By Gary R. Hess. Category: Poetry
Poetry Genres

The great philosopher Aristotle suggested that poetry is divided into three genres: comedy, tragedy and epic. Aristotle claimed comedy is an imitation of what is inferior in a way that is laughable. He then said that both tragedies and epics are made to portray suffering in a way to produce certain effects with the only difference between the two being epics used a one-verse form and is narrative.

Today, poetry is still considered the owner of the three main poetic forms: lyric, narrative, dramatic. Each form can then be divided into many subdivisions, each consisting of a rhyme scheme, rhythm and/or style.

An emotional writing focusing on thought and emotion - can consist of a song-like quality. Subdivisions include elegy, ode and sonnet. Lyric poetry does not attempt to tell a story. Popular lyric poems include the works of Sappho, "Go, lovely Rose" by Edmund Waller and the many sonnets of William Shakespeare.

Read more about lyric poetry.

A poem which tells a story. Includes the subdivision epic, a long story which tells of the heroic ideals of a particular society, and ballad, which generally tell of an event of interest such as a crime. Ballads were originally intended to be sung while dancing. Popular narrative works are "The Canterbury Tales" by Geoffrey Chaucer, "The Divine Comedy" by Dante, "Hiawatha" by Henry Wadsworth Longfellow, "Raven" by Edgar Allan Poe, "The Rape of Lucrece" by Shakespeare and "The Rape of Lock" by Alexander Pope.

Read more about narrative poetry.

Any drama written in verse which is meant to be spoken, usually to tell a story or portray a situation.
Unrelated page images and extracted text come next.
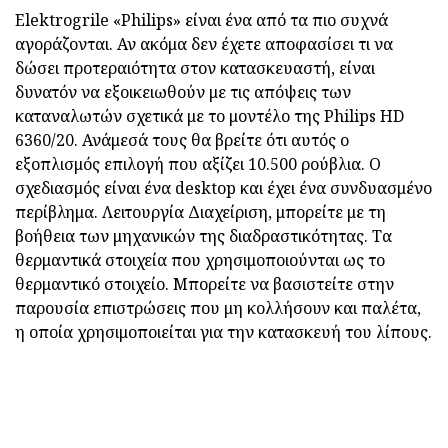
Elektrogrile «Philips» είναι ένα από τα πιο συχνά
αγοράζονται. Αν ακόμα δεν έχετε αποφασίσει τι να
δώσει προτεραιότητα στον κατασκευαστή, είναι
δυνατόν να εξοικειωθούν με τις απόψεις των
καταναλωτών σχετικά με το μοντέλο της Philips HD
6360/20. Ανάμεσά τους θα βρείτε ότι αυτός ο
εξοπλισμός επιλογή που αξίζει 10.500 ρούβλια. Ο
σχεδιασμός είναι ένα desktop και έχει ένα συνδυασμένο
περίβλημα. Λειτουργία Διαχείριση, μπορείτε με τη
βοήθεια των μηχανικών της διαδραστικότητας. Τα
θερμαντικά στοιχεία που χρησιμοποιούνται ως το
θερμαντικό στοιχείο. Μπορείτε να βασιστείτε στην
παρουσία επιστρώσεις που μη κολλήσουν και παλέτα,
η οποία χρησιμοποιείται για την κατασκευή του λίπους.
The majority of dramatic poetry is written in blank verse. Other forms of dramatic poetry include, but are not limited to, dramatic monologues, rhyme verse and closet drama. Important dramatic works include those by Shakespeare, Ben Jonson and Christopher Marlowe.

These three genres--lyrical, narrative, and dramatic--create an important presence in writing around the world and make up every type of poetry ever created.

This is because each of these three genres can easily be divided into sub-groups and those sub-groups into more sub-groups and so on and so fortch. Essentially, they can make up an endless amounts of styles using endless amounts of techniques. New styles are created almost every day with the most famous being picked up by poetry journals around the world.

With the emergence of the internet, the amount of poetry being read around the world has only increased and will continue to increase at the same pace for years to come.